» **PROBLEM REQUIREMENTS**
Return exactly the lines of the records below, starting at the line that contains "Llanos de Aridane), Marina" and ending at the line that contains "Gau eta egun La Palamako sumendiaren jarioak", with both of those lines kept.

» **SUPPLIED MATERIAL**
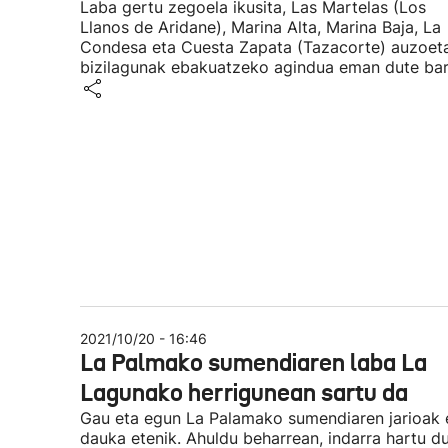
Laba gertu zegoela ikusita, Las Martelas (Los
Llanos de Aridane), Marina Alta, Marina Baja, La
Condesa eta Cuesta Zapata (Tazacorte) auzoet
bizilagunak ebakuatzeko agindua eman dute bar
2021/10/20 - 16:46
La Palmako sumendiaren laba La
Lagunako herrigunean sartu da
Gau eta egun La Palamako sumendiaren jarioak 
dauka etenik. Ahuldu beharrean, indarra hartu d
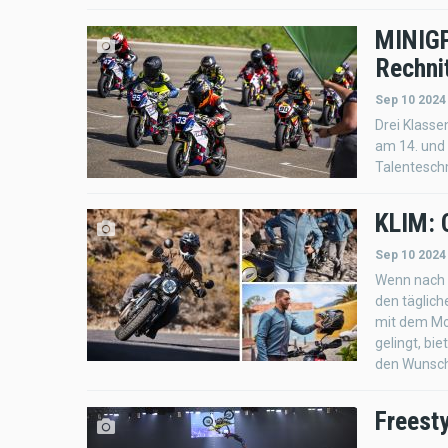
MINIGP
Rechni
Sep 10 2024
Drei Klasse
am 14. und
Talentesch
KLIM: 
Sep 10 2024
Wenn nach d
den täglich
mit dem Mot
gelingt, bi
den Wunsch 
Freesty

» **YOUR SOLUTION**
Llanos de Aridane), Marina Alta, Marina Baja, La
Condesa eta Cuesta Zapata (Tazacorte) auzoet
bizilagunak ebakuatzeko agindua eman dute bar
2021/10/20 - 16:46
La Palmako sumendiaren laba La
Lagunako herrigunean sartu da
Gau eta egun La Palamako sumendiaren jarioak 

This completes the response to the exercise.